Segment Open

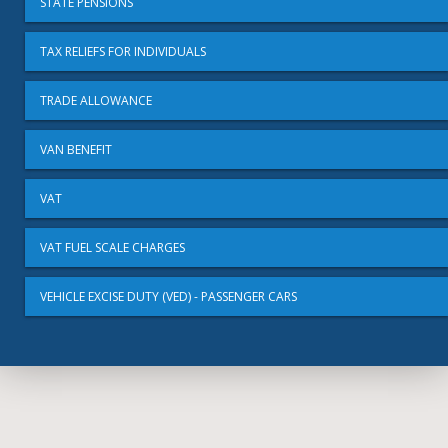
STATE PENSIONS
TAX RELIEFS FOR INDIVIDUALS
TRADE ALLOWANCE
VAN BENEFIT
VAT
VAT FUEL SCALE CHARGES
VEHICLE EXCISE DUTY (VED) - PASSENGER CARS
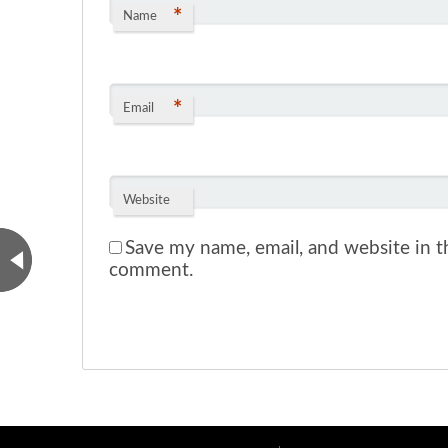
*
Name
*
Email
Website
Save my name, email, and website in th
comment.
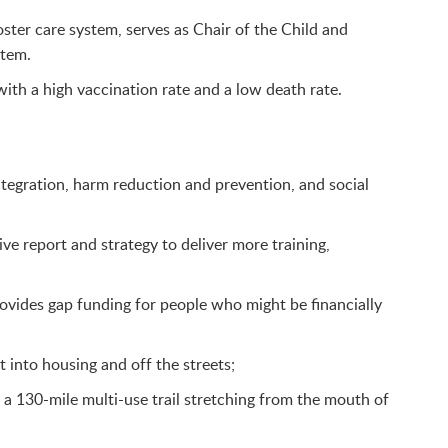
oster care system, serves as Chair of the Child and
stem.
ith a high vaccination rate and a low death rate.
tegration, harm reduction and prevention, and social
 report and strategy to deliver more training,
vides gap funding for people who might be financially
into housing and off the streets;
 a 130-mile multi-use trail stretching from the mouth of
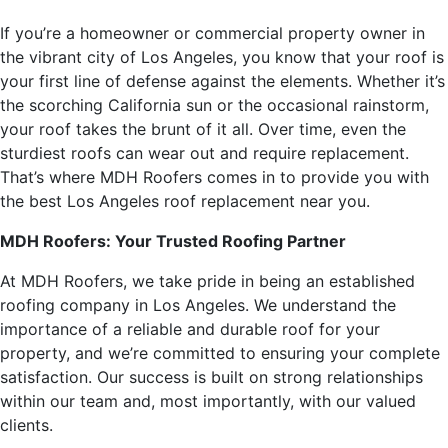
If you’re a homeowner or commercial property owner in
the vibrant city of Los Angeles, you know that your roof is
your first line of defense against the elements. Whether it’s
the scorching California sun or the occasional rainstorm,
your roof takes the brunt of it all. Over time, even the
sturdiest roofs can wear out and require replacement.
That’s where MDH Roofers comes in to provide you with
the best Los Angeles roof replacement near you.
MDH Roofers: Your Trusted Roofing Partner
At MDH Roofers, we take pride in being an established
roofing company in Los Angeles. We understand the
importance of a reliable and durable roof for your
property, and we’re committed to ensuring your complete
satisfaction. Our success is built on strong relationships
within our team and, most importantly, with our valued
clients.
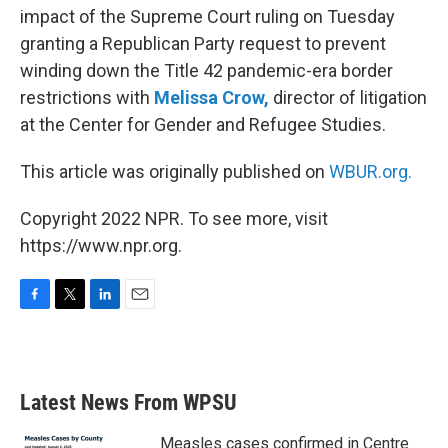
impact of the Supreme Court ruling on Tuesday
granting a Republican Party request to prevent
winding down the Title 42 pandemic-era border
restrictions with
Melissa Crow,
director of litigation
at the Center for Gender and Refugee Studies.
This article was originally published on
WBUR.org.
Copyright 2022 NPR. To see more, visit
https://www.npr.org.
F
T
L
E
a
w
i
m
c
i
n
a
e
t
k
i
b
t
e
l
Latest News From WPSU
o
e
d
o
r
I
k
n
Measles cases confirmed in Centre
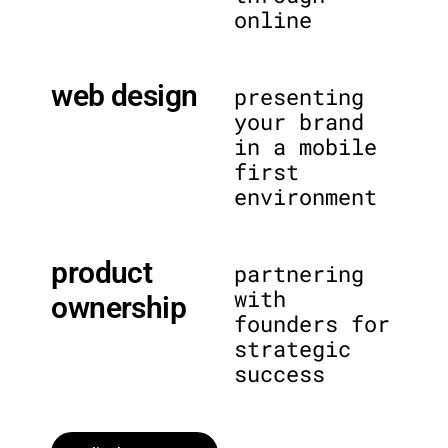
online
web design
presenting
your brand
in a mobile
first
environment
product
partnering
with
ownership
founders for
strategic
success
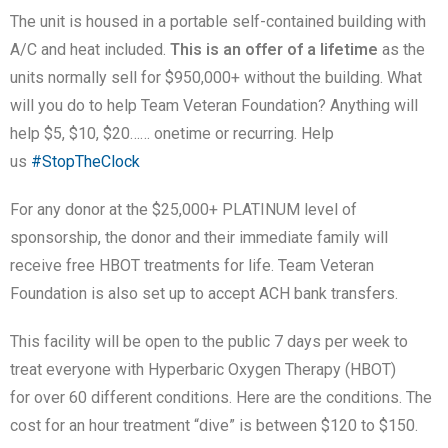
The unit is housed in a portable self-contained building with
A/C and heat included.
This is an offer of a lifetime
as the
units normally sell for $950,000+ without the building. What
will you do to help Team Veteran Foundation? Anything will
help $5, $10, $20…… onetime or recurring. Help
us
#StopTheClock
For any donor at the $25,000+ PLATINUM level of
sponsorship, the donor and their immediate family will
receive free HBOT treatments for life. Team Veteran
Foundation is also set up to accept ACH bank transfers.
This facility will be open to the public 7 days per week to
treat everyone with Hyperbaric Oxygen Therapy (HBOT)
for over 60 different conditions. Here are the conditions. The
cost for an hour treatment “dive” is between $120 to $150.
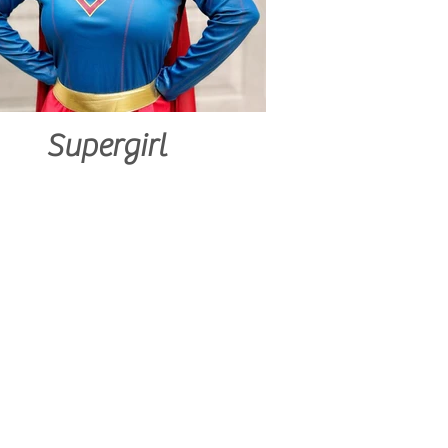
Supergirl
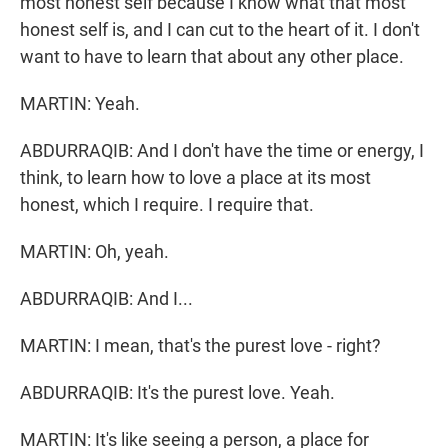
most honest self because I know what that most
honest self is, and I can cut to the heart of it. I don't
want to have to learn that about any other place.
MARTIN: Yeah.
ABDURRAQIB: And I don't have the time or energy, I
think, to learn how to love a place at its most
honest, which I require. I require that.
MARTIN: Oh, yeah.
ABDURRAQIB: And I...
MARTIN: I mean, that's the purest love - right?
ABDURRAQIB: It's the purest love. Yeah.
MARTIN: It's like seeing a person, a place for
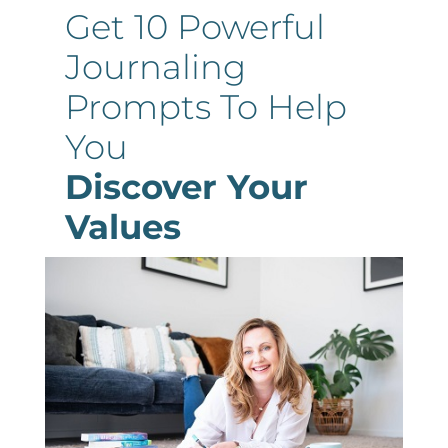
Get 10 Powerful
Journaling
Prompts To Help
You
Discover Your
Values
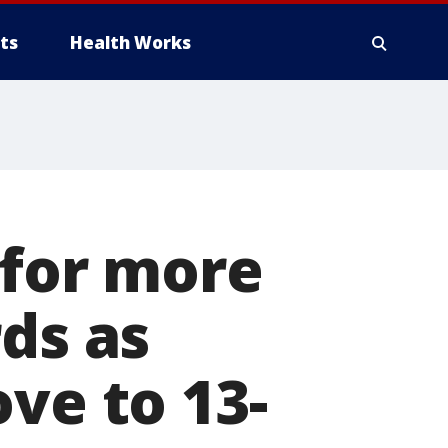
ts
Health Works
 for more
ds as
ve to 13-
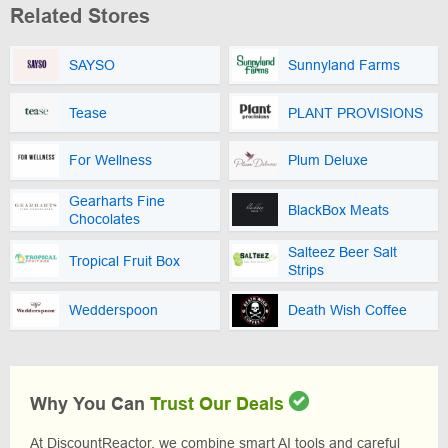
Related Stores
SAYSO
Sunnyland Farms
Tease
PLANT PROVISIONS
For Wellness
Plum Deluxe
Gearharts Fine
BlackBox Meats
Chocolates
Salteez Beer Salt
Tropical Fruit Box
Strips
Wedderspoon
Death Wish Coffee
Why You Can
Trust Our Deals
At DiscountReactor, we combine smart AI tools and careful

Segment Closed
Segment Open

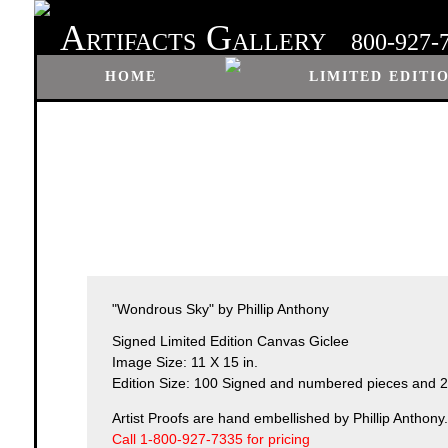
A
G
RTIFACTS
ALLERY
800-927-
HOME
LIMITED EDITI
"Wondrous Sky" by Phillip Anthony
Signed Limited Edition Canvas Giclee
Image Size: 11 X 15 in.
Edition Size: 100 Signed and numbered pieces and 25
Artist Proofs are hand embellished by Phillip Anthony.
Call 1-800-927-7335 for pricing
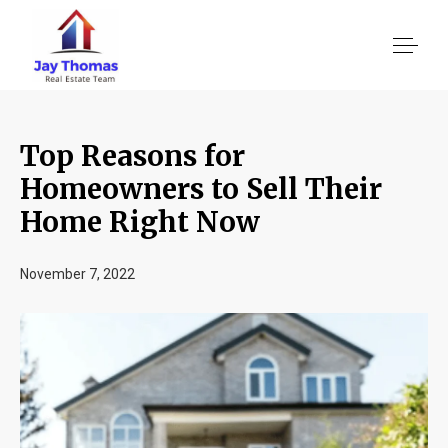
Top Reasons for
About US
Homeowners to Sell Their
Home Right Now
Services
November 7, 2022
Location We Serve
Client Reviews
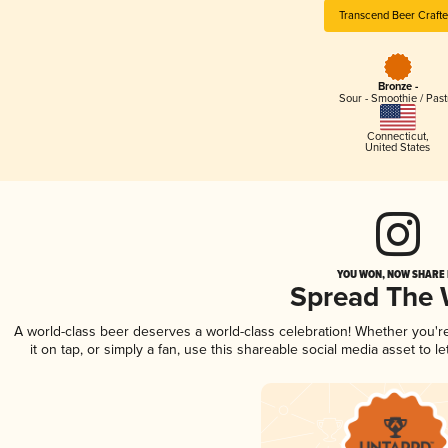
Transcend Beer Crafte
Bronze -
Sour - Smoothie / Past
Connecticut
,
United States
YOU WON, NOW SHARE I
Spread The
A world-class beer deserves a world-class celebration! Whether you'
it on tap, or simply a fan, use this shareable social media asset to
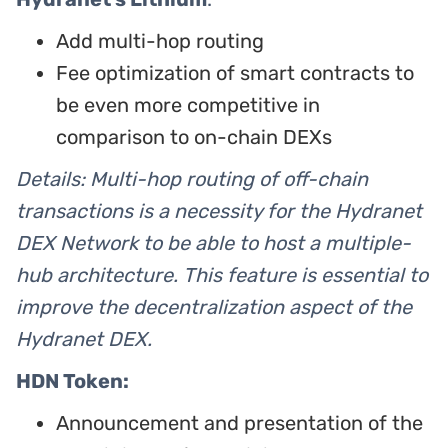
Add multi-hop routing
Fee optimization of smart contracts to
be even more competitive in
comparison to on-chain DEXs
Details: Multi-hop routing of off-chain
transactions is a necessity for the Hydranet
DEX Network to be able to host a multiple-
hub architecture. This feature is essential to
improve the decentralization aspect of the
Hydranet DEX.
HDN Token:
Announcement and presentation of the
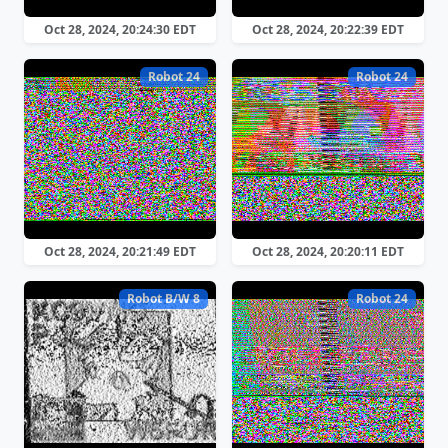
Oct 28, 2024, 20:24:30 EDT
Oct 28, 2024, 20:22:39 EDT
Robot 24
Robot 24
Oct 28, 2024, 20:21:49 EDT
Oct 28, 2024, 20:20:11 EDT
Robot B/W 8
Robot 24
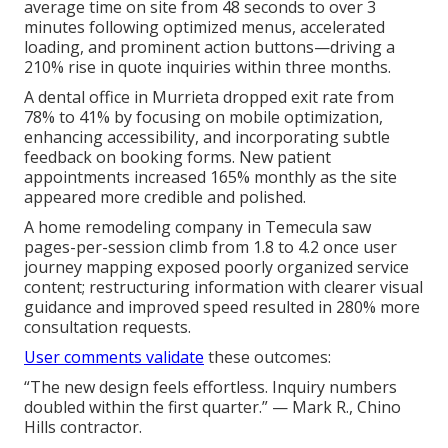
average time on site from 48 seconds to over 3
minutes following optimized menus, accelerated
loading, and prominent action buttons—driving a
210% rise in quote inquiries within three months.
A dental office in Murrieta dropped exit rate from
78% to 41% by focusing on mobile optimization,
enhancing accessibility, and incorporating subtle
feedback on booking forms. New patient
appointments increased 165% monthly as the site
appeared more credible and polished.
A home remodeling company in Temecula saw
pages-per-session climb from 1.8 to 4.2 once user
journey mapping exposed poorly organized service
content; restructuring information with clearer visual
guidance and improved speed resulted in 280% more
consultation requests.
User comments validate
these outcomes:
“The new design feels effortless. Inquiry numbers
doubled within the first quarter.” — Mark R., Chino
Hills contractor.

Segment Closed

[Required action]: Your reply should hold nothing but the lines above, from the one containing "STATE PENSIONS" to the one containing "report and strategy", reproduced exactly minus the pictures.

[Task answer]:
STATE PENSIONS
TAX RELIEFS FOR INDIVIDUALS
TRADE ALLOWANCE
VAN BENEFIT
VAT
VAT FUEL SCALE CHARGES
VEHICLE EXCISE DUTY (VED) - PASSENGER CARS
*
Name
*
Email
Website
Save my name, email, and website in th
comment.
oster care system, serves as Chair of the Child and
stem.
ith a high vaccination rate and a low death rate.
tegration, harm reduction and prevention, and social
 report and strategy to deliver more training,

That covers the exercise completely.